Anyway, here's a simple alternative maintenance page recipe for Capistrano's deploy:web:disable target and the corresponding Nginx config to make use of it. In case you're unfamiliar with it, the disable web task basically redirects all requests to a maintenance page until deploy:web:enable is run, which returns things to normal. This recipe assumes you've created your own (static) maintenance.html page in public/maintenance.html and that it makes use of existing stylesheets and images -- meaning that you don't want to rewrite those requests.
in config/deploy.rb:
namespace :deploy do
desc "Disable requests to the app, show maintenance page"
web.task :disable, :roles => :web do
run "cp #{current_path}/public/maintenance.html #{shared_path}/system/maintenance.html"
end
desc "Re-enable the web server by deleting any maintenance file"

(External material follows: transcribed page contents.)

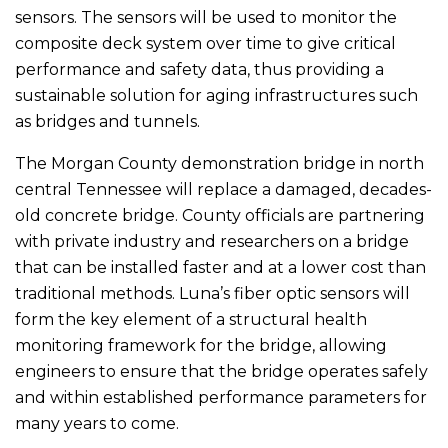
sensors. The sensors will be used to monitor the
composite deck system over time to give critical
performance and safety data, thus providing a
sustainable solution for aging infrastructures such
as bridges and tunnels.
The Morgan County demonstration bridge in north
central Tennessee will replace a damaged, decades-
old concrete bridge. County officials are partnering
with private industry and researchers on a bridge
that can be installed faster and at a lower cost than
traditional methods. Luna’s fiber optic sensors will
form the key element of a structural health
monitoring framework for the bridge, allowing
engineers to ensure that the bridge operates safely
and within established performance parameters for
many years to come.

web.task :enable, :roles => :web do
run "rm #{shared_path}/system/maintenance.html"
end
end
in nginx.conf (within your server block definition):
# allow requests for images, js, css, and icons to go through
# even if cap has been used to disable the site
if ($request_filename ~* /(images|javascripts|stylehseets)/) { break; }
if ($request_filename ~* .ico$) { break; }
# for cap's deploy:web:disable task
if (-f $document_root/system/maintenance.html) {
rewrite ^(.*)$ /system/maintenance.html last;
break;
}
FreeBSD 6.2 Released
FreeBSD 6.2 was released this morning. Lots of bugfixes and new features, including official support for binary updates with freebsd-update. Cvsup away!